The Reckoning was becalmed in the polluted water. As he lay, Jerome heard Billy stabbing at the sea as it grew dense and thick around them. He wondered if the creature were asleep or dead, or if there was any way to tell? There had been no eyes that he saw, nothing he could truly make sense of. The thing had just looked curled up around itself, unaware, uncaring. 

 If it was dead, would the world have ended sooner?

 He noticed Paige standing in his doorway. She looked jittery, her eyes were moving quickly, unable to settle. “What are we supposed to do?”

 “Kill it.”

 “Can we?”

 They’d had this conversation before, though he couldn’t remember the last time. Those arguments and discussions felt unreal now. They were old, and the ship was battered. Even if they somehow completed their task, what then? 

 “Tom wants to send the rowboat.” 

 Jerome rubbed his face. Tom was always the impetuous one. Even though they’d been travelling here for most of their lives, now they’d arrived he couldn’t wait any longer. “What does he want to do?”

 “He thinks we should see where it’s vulnerable.”

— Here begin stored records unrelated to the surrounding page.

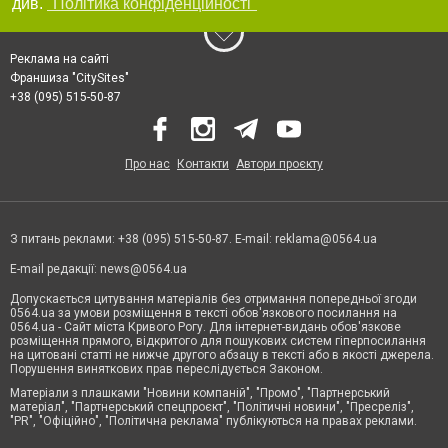
див.
"Політика конфіденційності"
Реклама на сайті
Франшиза "CitySites"
+38 (095) 515-50-87
Про нас
Контакти
Автори проєкту
З питань реклами: +38 (095) 515-50-87. E-mail:
reklama@0564.ua
E-mail редакції:
news@0564.ua
Допускається цитування матеріалів без отримання попередньої згоди
0564.ua за умови розміщення в тексті обов'язкового посилання на
0564.ua - Сайт міста Кривого Рогу. Для інтернет-видань обов'язкове
розміщення прямого, відкритого для пошукових систем гіперпосилання
на цитовані статті не нижче другого абзацу в тексті або в якості джерела.
Порушення виняткових прав переслідується Законом.
Матеріали з плашками "Новини компаній", "Промо", "Партнерський
матеріал", "Партнерський спецпроєкт", "Політичні новини", "Пресреліз",
"PR", "Офіційно", "Політична реклама" публікуються на правах реклами.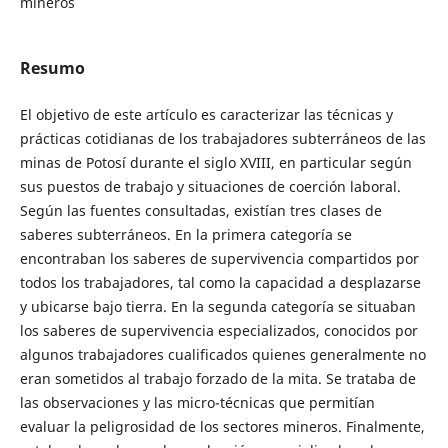
mineros
Resumo
El objetivo de este artículo es caracterizar las técnicas y
prácticas cotidianas de los trabajadores subterráneos de las
minas de Potosí durante el siglo XVIII, en particular según
sus puestos de trabajo y situaciones de coerción laboral.
Según las fuentes consultadas, existían tres clases de
saberes subterráneos. En la primera categoría se
encontraban los saberes de supervivencia compartidos por
todos los trabajadores, tal como la capacidad a desplazarse
y ubicarse bajo tierra. En la segunda categoría se situaban
los saberes de supervivencia especializados, conocidos por
algunos trabajadores cualificados quienes generalmente no
eran sometidos al trabajo forzado de la mita. Se trataba de
las observaciones y las micro-técnicas que permitían
evaluar la peligrosidad de los sectores mineros. Finalmente,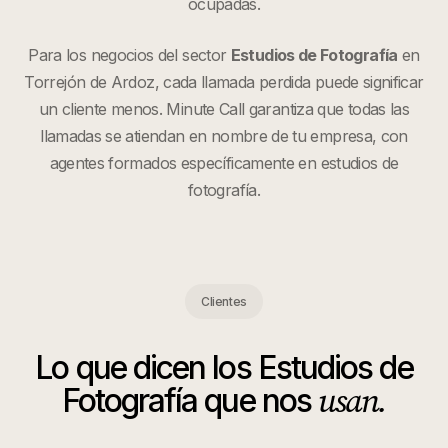
ocupadas.
Para los negocios del sector
Estudios de Fotografía
en
Torrejón de Ardoz
, cada llamada perdida puede significar
un cliente menos. Minute Call garantiza que todas las
llamadas se atiendan en nombre de tu empresa, con
agentes formados específicamente en
estudios de
fotografía
.
Clientes
Lo que dicen los
Estudios de
usan.
Fotografía
que nos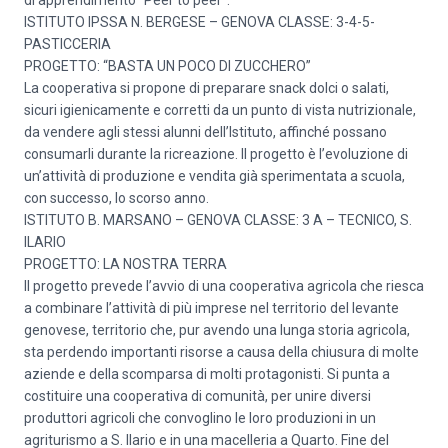
di apprendimento “Peer to peer”.
ISTITUTO IPSSA N. BERGESE – GENOVA CLASSE: 3-4-5-
PASTICCERIA
PROGETTO: “BASTA UN POCO DI ZUCCHERO”
La cooperativa si propone di preparare snack dolci o salati,
sicuri igienicamente e corretti da un punto di vista nutrizionale,
da vendere agli stessi alunni dell’Istituto, affinché possano
consumarli durante la ricreazione. Il progetto è l’evoluzione di
un’attività di produzione e vendita già sperimentata a scuola,
con successo, lo scorso anno.
ISTITUTO B. MARSANO – GENOVA CLASSE: 3 A – TECNICO, S.
ILARIO
PROGETTO: LA NOSTRA TERRA
Il progetto prevede l’avvio di una cooperativa agricola che riesca
a combinare l’attività di più imprese nel territorio del levante
genovese, territorio che, pur avendo una lunga storia agricola,
sta perdendo importanti risorse a causa della chiusura di molte
aziende e della scomparsa di molti protagonisti. Si punta a
costituire una cooperativa di comunità, per unire diversi
produttori agricoli che convoglino le loro produzioni in un
agriturismo a S. Ilario e in una macelleria a Quarto. Fine del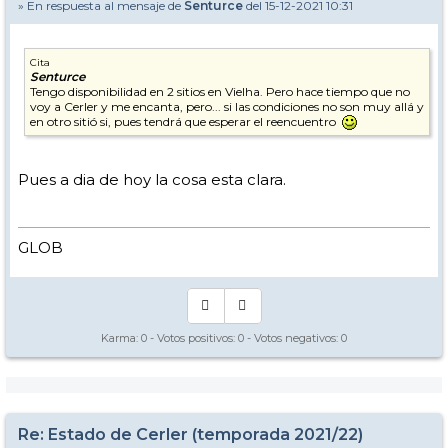
» En respuesta al mensaje de
Senturce
del 15-12-2021 10:31
Cita
Senturce
Tengo disponibilidad en 2 sitios en Vielha. Pero hace tiempo que no
voy a Cerler y me encanta, pero... si las condiciones no son muy allá y
en otro sitió si, pues tendrá que esperar el reencuentro
Pues a dia de hoy la cosa esta clara.
GLOB
Karma:
0
- Votos positivos:
0
- Votos negativos:
0
Re: Estado de Cerler (temporada 2021/22)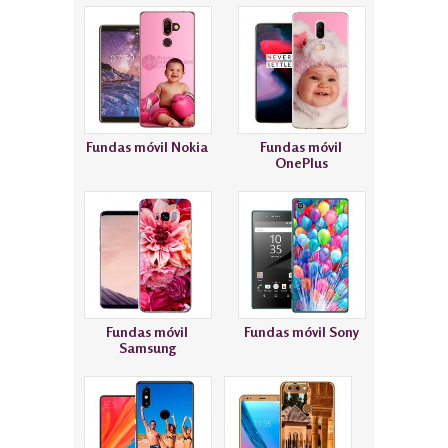
Fundas móvil Nokia
Fundas móvil
OnePlus
Fundas móvil
Fundas móvil Sony
Samsung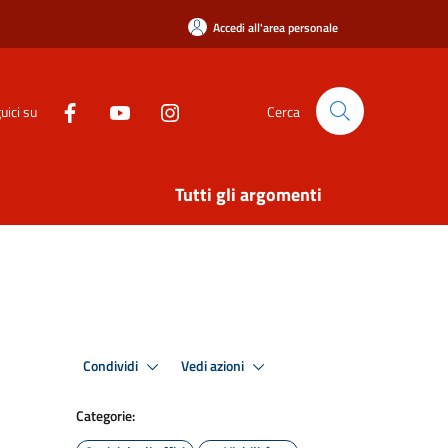
Accedi all'area personale
uici su
Cerca
Tutti gli argomenti
Condividi
Vedi azioni
Categorie: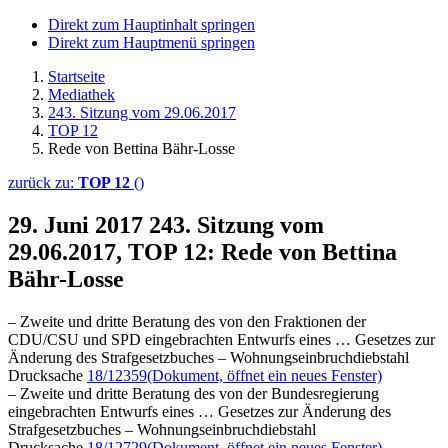
Direkt zum Hauptinhalt springen
Direkt zum Hauptmenü springen
Startseite
Mediathek
243. Sitzung vom 29.06.2017
TOP 12
Rede von Bettina Bähr-Losse
zurück zu:
TOP 12
()
29. Juni 2017
243. Sitzung vom
29.06.2017, TOP 12: Rede von Bettina
Bähr-Losse
– Zweite und dritte Beratung des von den Fraktionen der
CDU/CSU und SPD eingebrachten Entwurfs eines … Gesetzes zur
Änderung des Strafgesetzbuches – Wohnungseinbruchdiebstahl
Drucksache
18/12359
(Dokument, öffnet ein neues Fenster)
– Zweite und dritte Beratung des von der Bundesregierung
eingebrachten Entwurfs eines … Gesetzes zur Änderung des
Strafgesetzbuches – Wohnungseinbruchdiebstahl
Drucksache
18/12729
(Dokument, öffnet ein neues Fenster)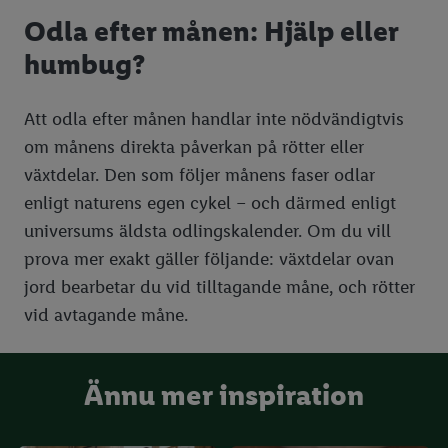
Odla efter månen: Hjälp eller
humbug?
Att odla efter månen handlar inte nödvändigtvis
om månens direkta påverkan på rötter eller
växtdelar. Den som följer månens faser odlar
enligt naturens egen cykel – och därmed enligt
universums äldsta odlingskalender. Om du vill
prova mer exakt gäller följande: växtdelar ovan
jord bearbetar du vid tilltagande måne, och rötter
vid avtagande måne.
Ännu mer inspiration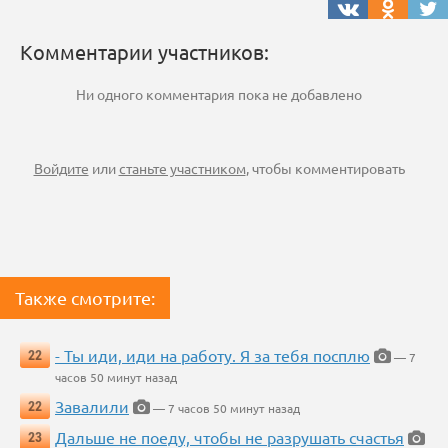
Комментарии участников:
Ни одного комментария пока не добавлено
Войдите
или
станьте участником
, чтобы комментировать
Также смотрите:
- Ты иди, иди на работу. Я за тебя посплю
22
— 7
часов 50 минут назад
Завалили
22
— 7 часов 50 минут назад
Дальше не поеду, чтобы не разрушать счастья
23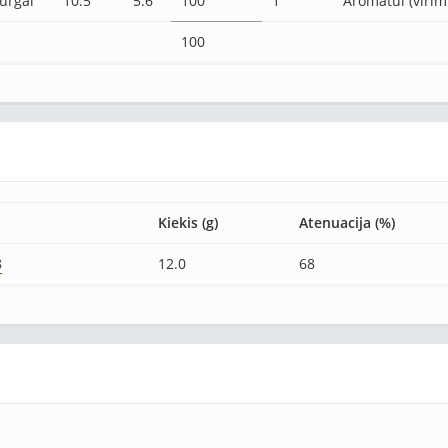
urgai
10.5
5.6
100
1
Aromatui (virim
100
Kiekis (g)
Atenuacija (%)
8
12.0
68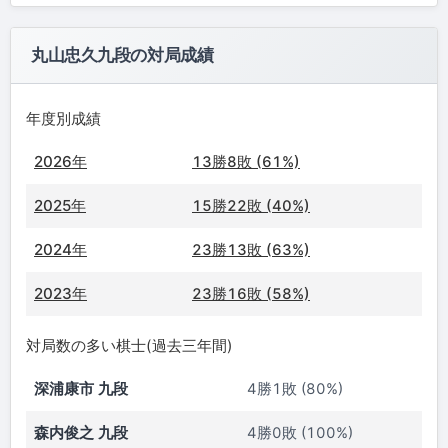
丸山忠久九段の対局成績
年度別成績
2026年
13勝8敗 (61%)
2025年
15勝22敗 (40%)
2024年
23勝13敗 (63%)
2023年
23勝16敗 (58%)
対局数の多い棋士(過去三年間)
深浦康市 九段
4勝1敗 (80%)
森内俊之 九段
4勝0敗 (100%)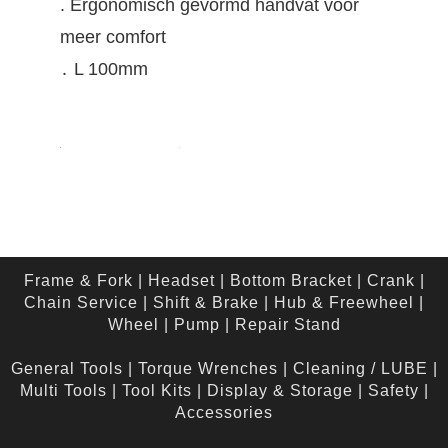
. Ergonomisch gevormd handvat voor
meer comfort
․ L 100mm
Frame & Fork
|
Headset
|
Bottom Bracket
|
Crank
|
Chain Service
|
Shift & Brake
|
Hub & Freewheel
|
Wheel
|
Pump
|
Repair Stand
General Tools
|
Torque Wrenches
|
Cleaning / LUBE
|
Multi Tools
|
Tool Kits
|
Display & Storage
|
Safety
|
Accessories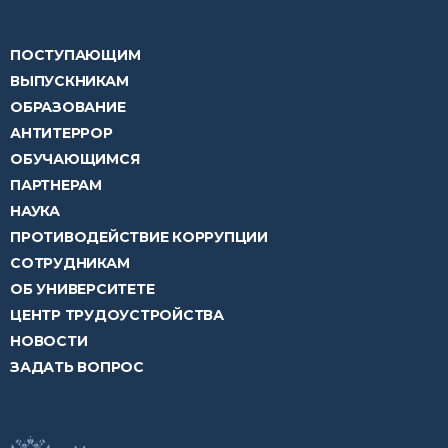
ПОСТУПАЮЩИМ
ВЫПУСКНИКАМ
ОБРАЗОВАНИЕ
АНТИТЕРРОР
ОБУЧАЮЩИМСЯ
ПАРТНЕРАМ
НАУКА
ПРОТИВОДЕЙСТВИЕ КОРРУПЦИИ
СОТРУДНИКАМ
ОБ УНИВЕРСИТЕТЕ
ЦЕНТР ТРУДОУСТРОЙСТВА
НОВОСТИ
ЗАДАТЬ ВОПРОС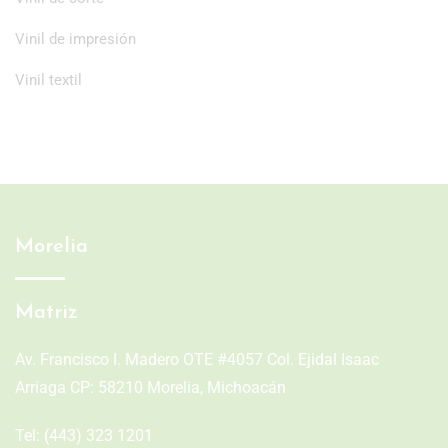
Vinil de impresión
Vinil textil
Morelia
Matriz
Av. Francisco I. Madero OTE #4057 Col. Ejidal Isaac
Arriaga CP: 58210 Morelia, Michoacán
Tel:
(443) 323 1201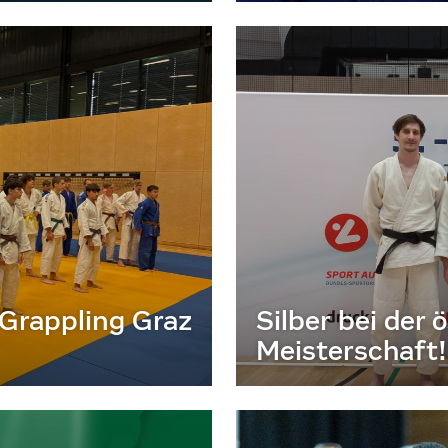
 Grappling Graz
Silber bei der
Meisterschaft!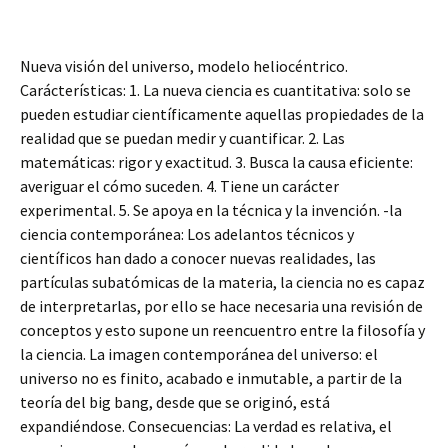
Nueva visión del universo, modelo heliocéntrico.
Carácterísticas: 1. La nueva ciencia es cuantitativa: solo se
pueden estudiar científicamente aquellas propiedades de la
realidad que se puedan medir y cuantificar. 2. Las
matemáticas: rigor y exactitud. 3. Busca la causa eficiente:
averiguar el cómo suceden. 4. Tiene un carácter
experimental. 5. Se apoya en la técnica y la invención. -la
ciencia contemporánea: Los adelantos técnicos y
científicos han dado a conocer nuevas realidades, las
partículas subatómicas de la materia, la ciencia no es capaz
de interpretarlas, por ello se hace necesaria una revisión de
conceptos y esto supone un reencuentro entre la filosofía y
la ciencia. La imagen contemporánea del universo: el
universo no es finito, acabado e inmutable, a partir de la
teoría del big bang, desde que se originó, está
expandiéndose. Consecuencias: La verdad es relativa, el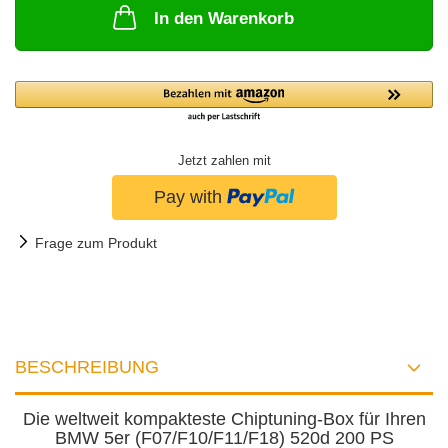
In den Warenkorb
Jetzt zahlen mit
Frage zum Produkt
BESCHREIBUNG
Die weltweit kompakteste Chiptuning-Box für Ihren
BMW 5er (F07/F10/F11/F18) 520d 200 PS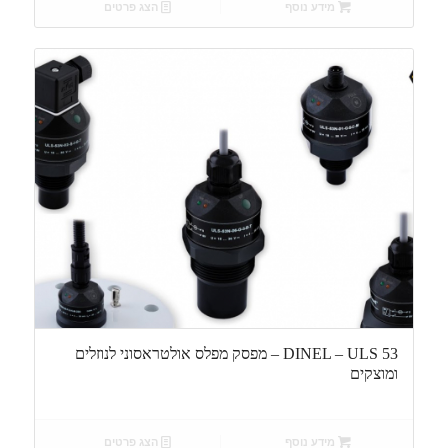
מידע נוסף
הצג פרטים
DINEL – ULS 53 – מפסק מפלס אולטראסוני לנוזלים
ומוצקים
מידע נוסף
הצג פרטים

 Jerome laughed. “Vulnerable.”

 “I want to go. I want to study it, see what it is.”

 “Study it?”

 There was an edge in her voice. “What is it, Jerome? Where did it come from? Don’t you want to know, after all this time?”

 Where? It came from below. The unholy depths. 

 He didn’t say as much, just nodded. They would get in their small rowboat and cross to the creature, see the thing that had taken their world. 

 See their impossible task up close. What else was there? 

###

Night fell on the mountain of flesh. Jerome lit a torch and hung it over the bow. The shape of the immense creature beyond was picked out in the dim light. He sat and watched. 

 Behind him, he heard Tom and Fletcher carving wooden spikes. They wouldn’t be able to make many, but it kept them busy. Billy was below deck, laughing. He’d made dinner and they’d all sat together. Una had them all holding hands in silence. Perhaps she’d meant to say something, reserved some little speech for such a time as this, but words seemed to fail her. Next to her, Paige had winced, as if her hand was being gripped too tight. 

 They’d ended up eating in silence, chewing their fish quietly while they tried not to think about where they were, and what had brought them here. 

 Piper had gone to check on Martha, only to find she’d passed. “I told her. I thought she’d be relieved. But I don’t think it helped,” she murmured. 

 They wrapped her up, but they wouldn’t throw her over, not yet. Not here.

 Tom dropped some spikes down next to Jerome, rousing him from his thoughts. “Four each,” he muttered, “think we’ll get close enough to hurt it?”

 Hurt it? They would be fleas on its back. Jerome shrugged. The creature had slept so long, nothing was going to wake it now, certainly not their presence. 

 There was little they could do to make it care. 

###

The next morning they were all up early, eating breakfast while the ship swayed gently and the sun crawled towards the sky.

 Jerome, Paige, Tom, and Fletcher carried spikes to the rowboat and dropped them in. They went to the bow and stared at the beast through the early mist. There was little sense that it was alive. It was all coiled around itself. There was something slightly separate to the main shape, it might have been a limb or a tail. 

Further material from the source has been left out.